## Exercise directions
In your reply, repeat every entry exactly and skip over each picture.

## Data excerpts
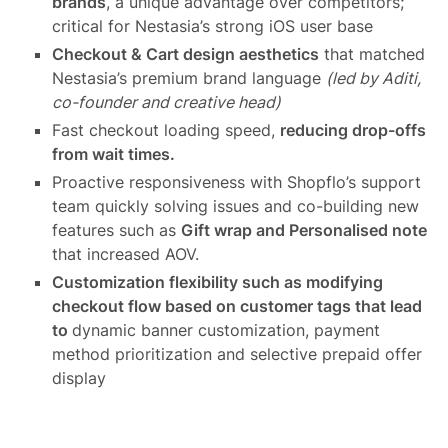
brands
, a unique advantage over competitors;
critical for Nestasia’s strong iOS user base
Checkout & Cart design aesthetics
that matched
Nestasia’s premium brand language
(led by Aditi,
co-founder and creative head)
Fast checkout loading speed,
reducing drop-offs
from wait times.
Proactive responsiveness with Shopflo’s support
team quickly solving issues and co-building new
features such as
Gift wrap and Personalised note
that increased AOV.
Customization flexibility such as modifying
checkout flow based on customer tags that lead
to
dynamic banner customization, payment
method prioritization and selective prepaid offer
display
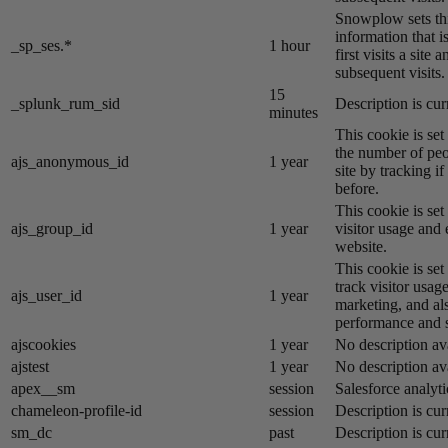
Snowplow sets thi
information that i
_sp_ses.*
1 hour
first visits a site
subsequent visits.
15
_splunk_rum_sid
Description is cur
minutes
This cookie is se
the number of peo
ajs_anonymous_id
1 year
site by tracking if
before.
This cookie is se
ajs_group_id
1 year
visitor usage and 
website.
This cookie is se
track visitor usage
ajs_user_id
1 year
marketing, and al
performance and st
ajscookies
1 year
No description av
ajstest
1 year
No description av
apex__sm
session
Salesforce analyti
chameleon-profile-id
session
Description is cur
sm_dc
past
Description is cur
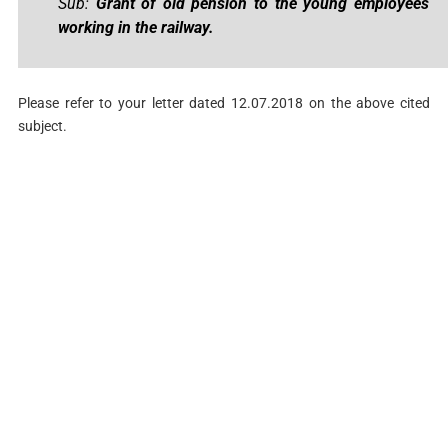
Sub:
Grant of old pension to the young employees
working in the railway.
Please refer to your letter dated 12.07.2018 on the above cited
subject.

## Output of the exercise
brands
, a unique advantage over competitors;
critical for Nestasia’s strong iOS user base
Checkout & Cart design aesthetics
that matched
Nestasia’s premium brand language
(led by Aditi,
co-founder and creative head)
Fast checkout loading speed,
reducing drop-offs
from wait times.
Proactive responsiveness with Shopflo’s support
team quickly solving issues and co-building new
features such as
Gift wrap and Personalised note
that increased AOV.
Customization flexibility such as modifying
checkout flow based on customer tags that lead
to
dynamic banner customization, payment
method prioritization and selective prepaid offer
display
Snowplow sets thi
information that i
_sp_ses.*
1 hour
first visits a site
subsequent visits.
15
_splunk_rum_sid
Description is cur
minutes
This cookie is se
the number of peo
ajs_anonymous_id
1 year
site by tracking if
before.
This cookie is se
ajs_group_id
1 year
visitor usage and 
website.
This cookie is se
track visitor usage
ajs_user_id
1 year
marketing, and al
performance and st
ajscookies
1 year
No description av
ajstest
1 year
No description av
apex__sm
session
Salesforce analyti
chameleon-profile-id
session
Description is cur
sm_dc
past
Description is cur
Sub:
Grant of old pension to the young employees
working in the railway.
Please refer to your letter dated 12.07.2018 on the above cited
subject.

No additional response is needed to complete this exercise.